La demande des provinces n’est pas nouvelle. Elles réclament une hausse immédiate des transferts en santé de l’ordre de 26 milliards de dollars par année. Une telle hausse ferait en sorte qu’Ottawa acquitte environ 35 % de la facture liée aux soins de santé, contre 22 % aujourd’hui. Les provinces affirment que la pandémie a mis à rude épreuve le réseau à travers le pays. Mais la réponse du gouvernement Trudeau est demeurée la même: pas tout de suite. Justin Trudeau a promis à ses homologues provinciaux de négocier une hausse des transferts, mais seulement une fois que la pandémie serait terminée. Le mois dernier, le gouvernement fédéral a offert une somme de 2 milliards aux provinces pour les aider à reprendre les opérations chirurgicales reportées à cause de la pandémie. Durant la dernière campagne électorale, les libéraux ont promis de dépenser 6 milliards pour accélérer l’élimination des listes d’attente dans les réseaux de la santé, ainsi que 3 milliards pour embaucher 7500 médecins de famille et infirmières praticiennes.

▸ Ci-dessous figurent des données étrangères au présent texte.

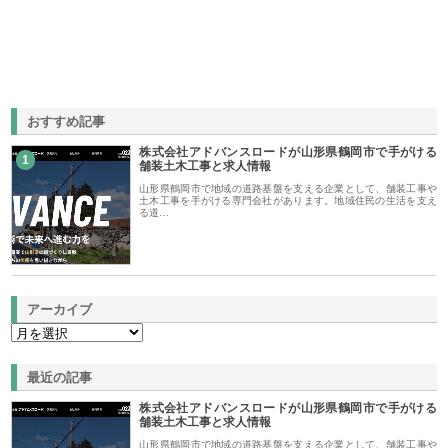
おすすめ記事
株式会社アドバンスロードが山形県鶴岡市で手がける
1
舗装土木工事と求人情報
山形県鶴岡市で地域の道路基盤を支える企業として、舗装工事や
土木工事を手がける専門会社があります。地域住民の生活を支え
る道…
アーカイブ
最近の記事
株式会社アドバンスロードが山形県鶴岡市で手がける
舗装土木工事と求人情報
山形県鶴岡市で地域の道路基盤を支える企業として、舗装工事や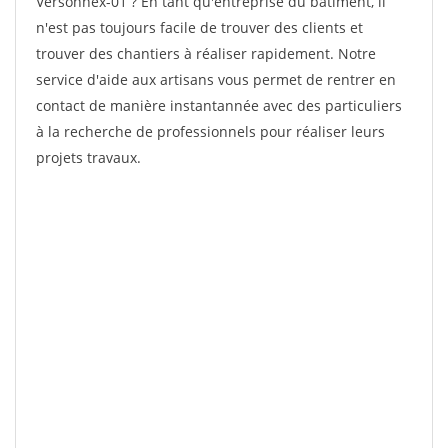
Versonnex-01 ? En tant qu'entreprise du bâtiment, il
n'est pas toujours facile de trouver des clients et
trouver des chantiers à réaliser rapidement. Notre
service d'aide aux artisans vous permet de rentrer en
contact de manière instantannée avec des particuliers
à la recherche de professionnels pour réaliser leurs
projets travaux.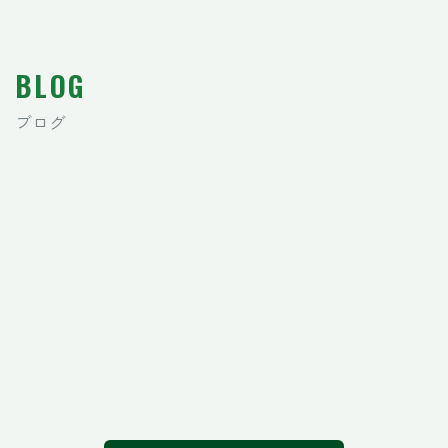
BLOG
ブログ
[!% if (image.url!="") { %]
[!% }
%]
[%title%]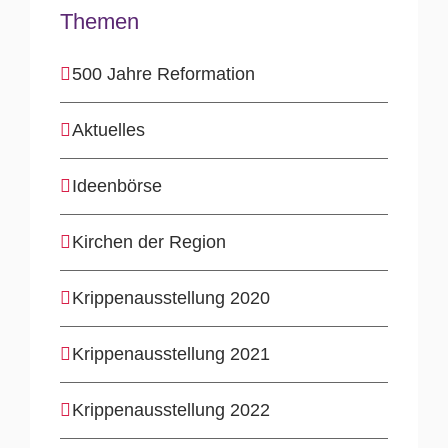
Themen
500 Jahre Reformation
Aktuelles
Ideenbörse
Kirchen der Region
Krippenausstellung 2020
Krippenausstellung 2021
Krippenausstellung 2022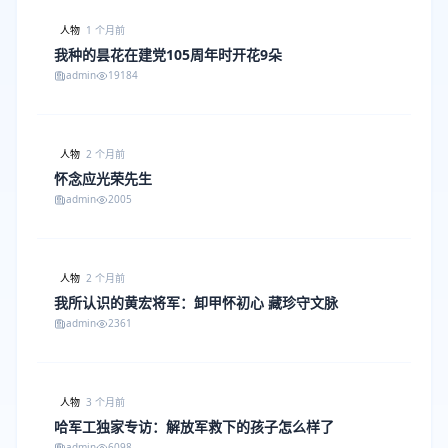
人物
1 个月前
我种的昙花在建党105周年时开花9朵
admin
19184
人物
2 个月前
怀念应光荣先生
admin
2005
人物
2 个月前
我所认识的黄宏将军：卸甲怀初心 藏珍守文脉
admin
2361
人物
3 个月前
哈军工独家专访：解放军救下的孩子怎么样了
admin
6098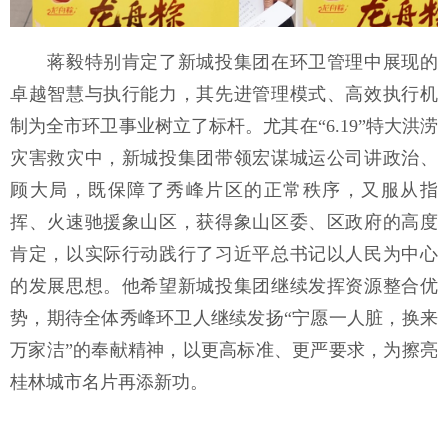
蒋毅特别肯定了新城投集团在环卫管理中展现的
卓越智慧与执行能力，其先进管理模式、高效执行机
制为全市环卫事业树立了标杆。尤其在“6.19”特大洪涝
灾害救灾中，新城投集团带领宏谋城运公司讲政治、
顾大局，既保障了秀峰片区的正常秩序，又服从指
挥、火速驰援象山区，获得象山区委、区政府的高度
肯定，以实际行动践行了习近平总书记以人民为中心
的发展思想。他希望新城投集团继续发挥资源整合优
势，期待全体秀峰环卫人继续发扬“宁愿一人脏，换来
万家洁”的奉献精神，以更高标准、更严要求，为擦亮
桂林城市名片再添新功。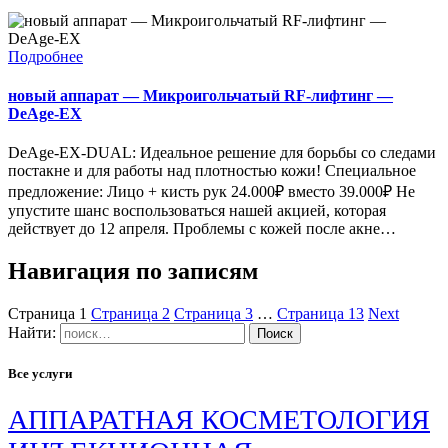
Подробнее
новый аппарат — Микроигольчатый RF-лифтинг —
DeAge-EX
DeAge-EX-DUAL: Идеальное решение для борьбы со следами
постакне и для работы над плотностью кожи! Специальное
предложение: Лицо + кисть рук 24.000₽ вместо 39.000₽ Не
упустите шанс воспользоваться нашей акцией, которая
действует до 12 апреля. Проблемы с кожей после акне…
Навигация по записям
Страница
1
Страница
2
Страница
3
…
Страница
13
Next
Найти:
Все услуги
АППАРАТНАЯ КОСМЕТОЛОГИЯ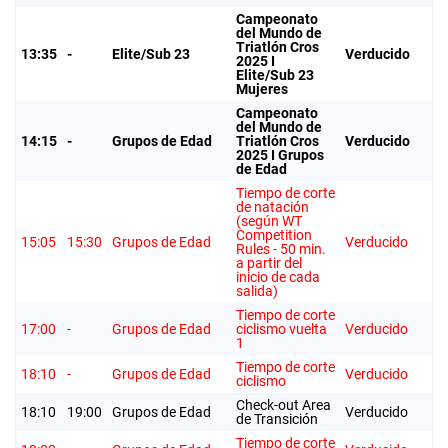
Campeonato
del Mundo de
Triatlón Cros
13:35
-
Elite/Sub 23
Verducido
2025 I
Elite/Sub 23
Mujeres
Campeonato
del Mundo de
14:15
-
Grupos de Edad
Triatlón Cros
Verducido
2025 I Grupos
de Edad
Tiempo de corte
de natación
(según WT
Competition
15:05
15:30
Grupos de Edad
Verducido
Rules - 50 min.
a partir del
inicio de cada
salida)
Tiempo de corte
17:00
-
Grupos de Edad
ciclismo vuelta
Verducido
1
Tiempo de corte
18:10
-
Grupos de Edad
Verducido
ciclismo
Check-out Area
18:10
19:00
Grupos de Edad
Verducido
de Transición
Tiempo de corte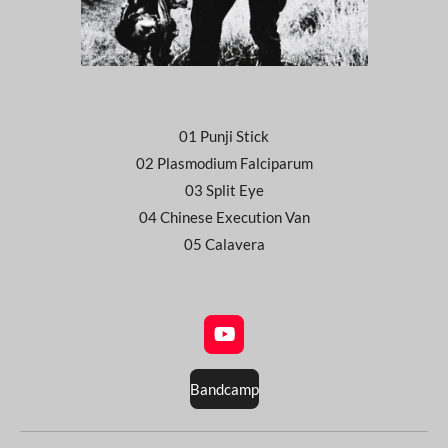
01 Punji Stick
02 Plasmodium Falciparum
03 Split Eye
04 Chinese Execution Van
05 Calavera
Y
o
u
Bandcamp
T
u
b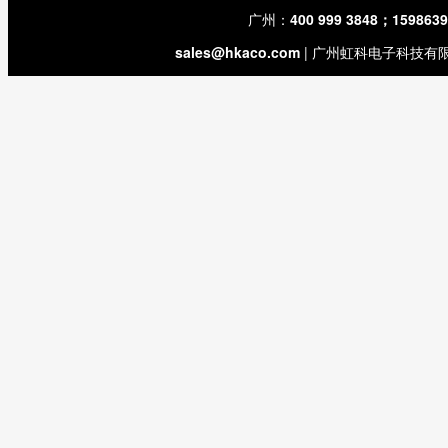
广州：
400 999 3848；159863
sales@hkaco.com
| 广州虹科电子科技有限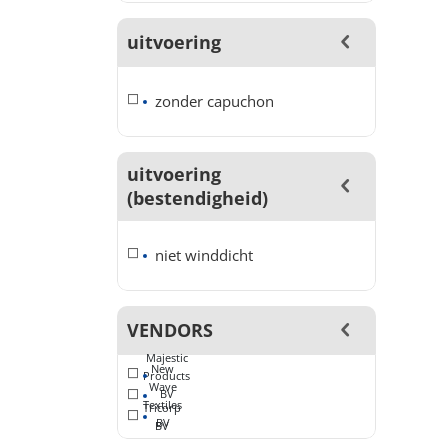
uitvoering
zonder capuchon
uitvoering
(bestendigheid)
niet winddicht
VENDORS
Majestic
New
Products
Wave
BV
Textiles
Tricorp
BV
BV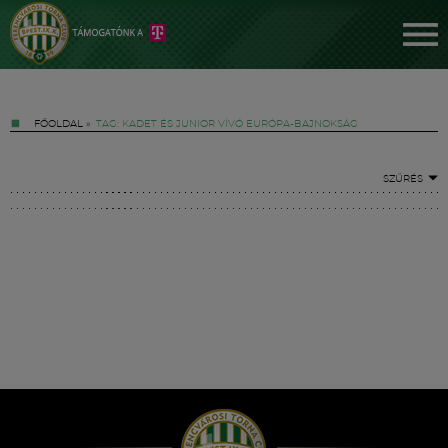
FŐOLDAL
»
TAG: KADET ÉS JUNIOR VÍVÓ EURÓPA-BAJNOKSÁG
SZŰRÉS
Jegyek
FM YouTube +
Hírek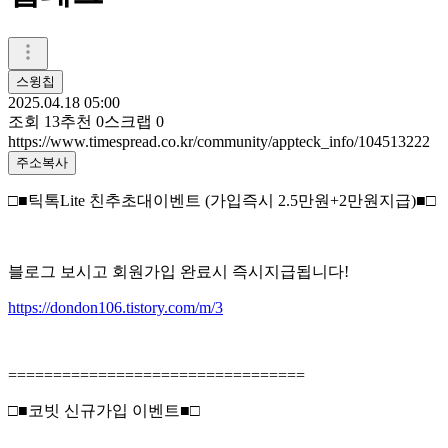
스윙칩
2025.04.18 05:00
조회
13
추천
0
스크랩
0
https://www.timespread.co.kr/community/appteck_info/104513222
주소복사
□■틱톡Lite 친추초대이벤트 (가입즉시 2.5만원+2만원지급)■□
블로그 보시고 회원가입 완료시 즉시지급됩니다!
https://dondon106.tistory.com/m/3
=================================
□■코빗 신규가입 이벤트■□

Un déficit encore important et de nouvelles taxes

Depuis son arrivée au pouvoir, le gouvernement Trudeau n’a jamais déposé un budget équilibré. Il n’a jamais non plus proposé un plan de retour à l’équilibre budgétaire. Tout indique que les budgets des cinq prochaines années seront encore à l’encre rouge. Dans sa mise à jour économique et financière de décembre, la ministre Chrystia Freeland prévoyait que le déficit devrait atteindre 58,4 milliards en 2022-2023, puis passer à 43,9 milliards en 2023-2024 et à 29,1 milliards en 2024-2025. Rappelons qu’en 2020-2021, le gouvernement fédéral a enregistré un déficit record de 327,7 milliards à cause de la pandémie de COVID-19. Le manque à gagner devait être de 144,5 milliards durant le dernier exercice financier, qui a pris fin le 31 mars. Mais il pourrait être inférieur en raison de la bonne tenue de l’économie et de la hausse des prix des matières premières. La ministre pourrait aller de l’avant avec la promesse libérale d’imposer une surtaxe de 3 % sur les profits des banques et des compagnies d’assurance de plus d’un milliard par année.